- _SUPPLIED DATA_:
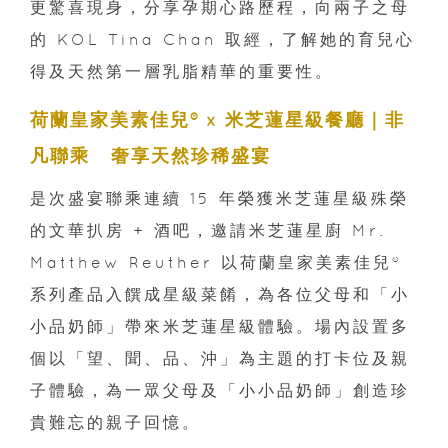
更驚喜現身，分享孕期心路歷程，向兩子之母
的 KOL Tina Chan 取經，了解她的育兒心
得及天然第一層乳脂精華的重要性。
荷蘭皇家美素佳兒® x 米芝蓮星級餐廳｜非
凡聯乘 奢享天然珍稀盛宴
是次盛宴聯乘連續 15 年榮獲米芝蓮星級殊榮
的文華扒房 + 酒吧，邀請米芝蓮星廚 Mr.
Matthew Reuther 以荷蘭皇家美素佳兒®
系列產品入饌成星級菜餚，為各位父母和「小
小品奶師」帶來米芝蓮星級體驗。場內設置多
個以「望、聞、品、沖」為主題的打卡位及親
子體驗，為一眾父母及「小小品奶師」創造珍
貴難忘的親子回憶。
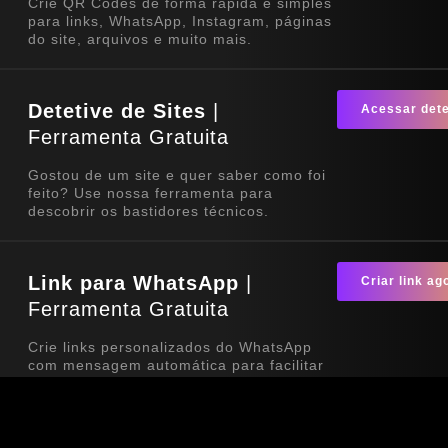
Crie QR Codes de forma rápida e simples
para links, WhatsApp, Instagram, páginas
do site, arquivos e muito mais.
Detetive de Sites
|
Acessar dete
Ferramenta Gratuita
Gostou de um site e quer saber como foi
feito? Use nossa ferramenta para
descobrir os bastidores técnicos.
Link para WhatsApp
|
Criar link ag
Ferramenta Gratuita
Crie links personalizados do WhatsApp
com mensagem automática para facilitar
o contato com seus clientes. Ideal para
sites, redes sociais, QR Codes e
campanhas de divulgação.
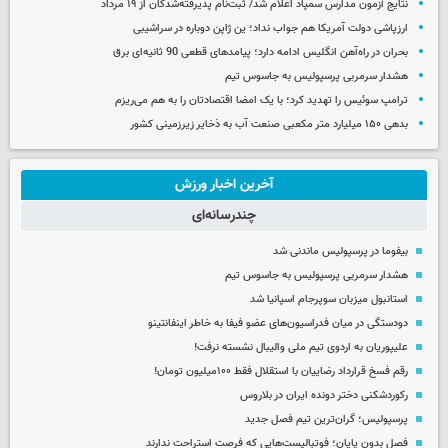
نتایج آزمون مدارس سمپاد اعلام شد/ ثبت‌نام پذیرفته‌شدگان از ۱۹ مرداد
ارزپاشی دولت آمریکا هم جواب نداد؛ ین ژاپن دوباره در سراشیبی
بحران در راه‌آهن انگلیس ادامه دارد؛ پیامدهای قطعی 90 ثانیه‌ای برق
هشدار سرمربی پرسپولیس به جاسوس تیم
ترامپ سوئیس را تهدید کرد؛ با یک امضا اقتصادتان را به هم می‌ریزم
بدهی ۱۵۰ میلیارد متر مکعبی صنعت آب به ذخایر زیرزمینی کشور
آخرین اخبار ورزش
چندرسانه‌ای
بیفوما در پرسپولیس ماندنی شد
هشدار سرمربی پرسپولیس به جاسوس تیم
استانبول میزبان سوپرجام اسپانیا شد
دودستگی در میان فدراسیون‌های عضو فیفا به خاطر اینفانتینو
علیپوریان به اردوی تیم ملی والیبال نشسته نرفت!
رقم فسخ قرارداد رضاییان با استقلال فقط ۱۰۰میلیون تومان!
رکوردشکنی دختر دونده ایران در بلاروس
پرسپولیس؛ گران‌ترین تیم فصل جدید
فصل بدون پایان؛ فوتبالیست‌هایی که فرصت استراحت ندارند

- _WHAT TO DO_: Which lines contain "Crie"? Copy each of them from the listing.

- _TASK RESPONSE_:
Crie QR Codes de forma rápida e simples
Crie links personalizados do WhatsApp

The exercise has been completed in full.